Tal despacho pôs termo à seguinte sequência processual:
i) Notificada da conta de custas da sua responsabilidade, e após ter procedido
ao respectivo pagamento (fl. 19), a ora reclamante apresentou nos autos
requerimento que aqui se transcreve:
«1.º
Encontra-se contemplado na conta o reembolso ao Estado das quantias dispendidas
com a concessão do benefício do apoio judiciário à Ré B., em representação de
seu filho menor C..
2.º
Tal inclusão encontra apoio na alínea e) do n.º 1 do art. 32.º do C.C.J.
3.º
Acontece, porém, que o Estado não pode fazer caridade com o dinheiro dos outros,
4.º
Sendo tal preceito claramente inconstitucional, nos termos do disposto nos arts.
1, 2.º, 13.º, 18.º e 20.º da Constituição da Republica Portuguesa,
5.º
Chegando-se ao cúmulo que a parte que perde a acção tenha que ser obrigada a
suportar os custos de quem foi nomeado para obstar à prossecução dos seus
interesses, o que
6.º
Além de absurdo, injusto e imoral é claramente inconstitucional.
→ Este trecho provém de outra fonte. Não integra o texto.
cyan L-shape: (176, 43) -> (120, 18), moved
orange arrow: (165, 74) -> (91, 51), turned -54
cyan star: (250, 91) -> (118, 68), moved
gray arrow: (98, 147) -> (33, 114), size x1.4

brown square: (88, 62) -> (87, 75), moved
Na reforma da conta, e levando-se em conta que o A. por lapso até já a liquidou
em 31/01/2005, deve ser ordenado a restituição da parte indevidamente liquidada
e paga».
ii) Sobre este requerimento recaiu o seguinte despacho:
«A reclamação da conta só pode ser apresentada, pelo responsável pelas custas,
enquanto não proceder ao seu pagamento no prazo concedido para o efeito - art.º
60.º/2 – a) CCJ.
O pagamento das custas implica a renúncia ao direito de reclamar, pelo que
indefiro o requerido».
iii) Apresentou então a reclamante requerimento de interposição de recurso para
o Tribunal Constitucional, nos seguintes termos:
«A., exequente no processo à margem referenciado, não se conformando com o douto
despacho de fols. vem dele interpor recurso para o Tribunal Constitucional nos
termos do disposto na alínea b) do n.º 1 do art. 28º da Constituição da
República Portuguesa».
iv) O requerimento foi indeferido pelo despacho agora reclamado, com o seguinte
teor:
«Do despacho que indeferiu, por estar fora de tempo, a reclamação?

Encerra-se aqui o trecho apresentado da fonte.